Com 22,13 km, o Tianshan Shengli torna-se o túnel rodoviário operacional mais longo do mundo, simbolizando até onde a China está disposta a ir para ligar o seu interior.
O projeto não é apenas longo. Desenvolve-se sob algumas das condições mais severas enfrentadas atualmente pelos construtores de estradas. A cordilheira de Tian Shan combina camadas de rocha frágeis, frio intenso no inverno e falhas ativas. Cada um destes fatores pode tornar um túnel instável, permeável à água ou inseguro se os projetistas avaliarem mal a geologia.
No interior do túnel rodoviário mais longo do mundo
O novo túnel foi construído com dois tubos paralelos, cada um com duas vias de circulação. Separar os sentidos reduz o risco de colisões e permite um melhor controlo do ar, do fumo e do acesso de emergência.

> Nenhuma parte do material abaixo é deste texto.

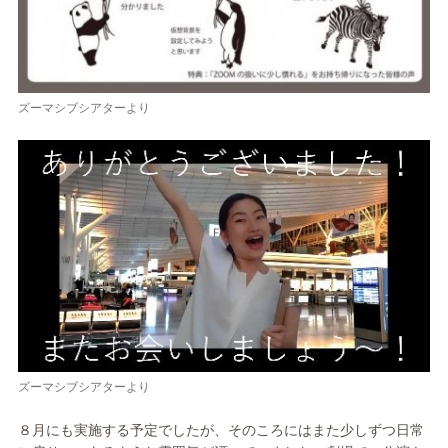
ズーマシブシアターより
ズーマシブシアターより
８月にも実施する予定でしたが、そのころにはまた少しずつ日常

Os projetistas acrescentaram passagens transversais a intervalos regulares, oferecendo rotas de fuga aos condutores caso ocorra um incidente num dos tubos. Ventiladores de ventilação ajustam o fluxo de ar consoante o tráfego, os níveis de gases de escape e o estado do tempo junto às bocas do túnel.
A espinha dorsal do sistema é uma sala central de controlo, operada 24 horas por dia. Os operadores acompanham em tempo real imagens e dados de câmaras, sensores e dispositivos térmicos instalados ao longo do revestimento do túnel.

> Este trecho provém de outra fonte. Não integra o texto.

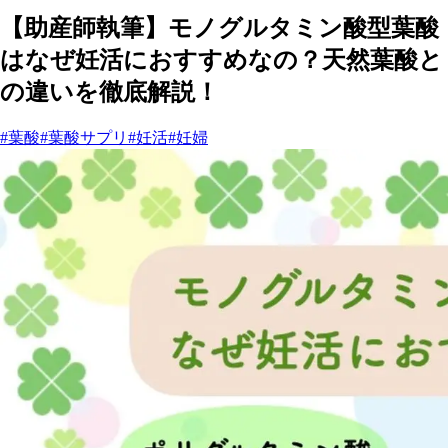
【助産師執筆】モノグルタミン酸型葉酸
はなぜ妊活におすすめなの？天然葉酸と
の違いを徹底解説！
#葉酸
#葉酸サプリ
#妊活
#妊婦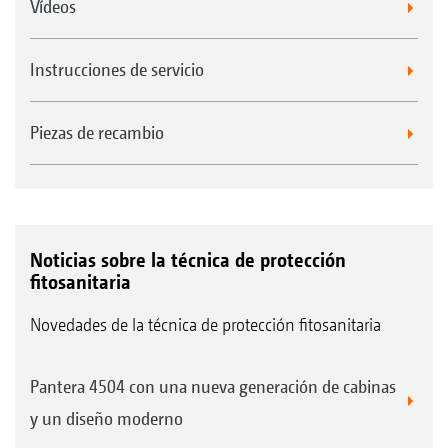
Vídeos
Instrucciones de servicio
Piezas de recambio
Noticias sobre la técnica de protección
fitosanitaria
Novedades de la técnica de protección fitosanitaria
Pantera 4504 con una nueva generación de cabinas
y un diseño moderno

- Câmaras monitorizam congestionamentos, acidentes e veículos imobilizados em tempo real.
- Sensores de gases acompanham monóxido de carbono e outras emissões de escape.
- Sondas de temperatura detetam incêndios ou veículos em sobreaquecimento antes de as chamas se propagarem.
- Sensores estruturais medem tensões na rocha e no revestimento, alertando para movimentos.
Esta camada digital densa complementa um conjunto mais tradicional de ferramentas de segurança: bolsas de paragem, portas corta-fogo, telefones de emergência e iluminação que pode mudar para orientar os condutores para as saídas.
Em vez de tratarem o túnel como uma estrutura fixa, os engenheiros chineses conceberam-no como um sistema monitorizado que reage constantemente ao seu próprio ambiente.
Engenharia sob pressão: como o túnel foi construído
Escavar um corredor de 22 km através de rocha montanhosa instável exigiu uma combinação de tecnologias, em vez de uma única máquina espetacular. Secções diferentes recorreram a abordagens diferentes, desde técnicas de perfuração e detonação até métodos modernos de escavação adaptados a rocha sob elevada pressão.
Os engenheiros enfrentaram quatro principais obstáculos: temperaturas negativas, geologia variável, entradas de água e a logística de gerir um projeto plurianual numa zona remota.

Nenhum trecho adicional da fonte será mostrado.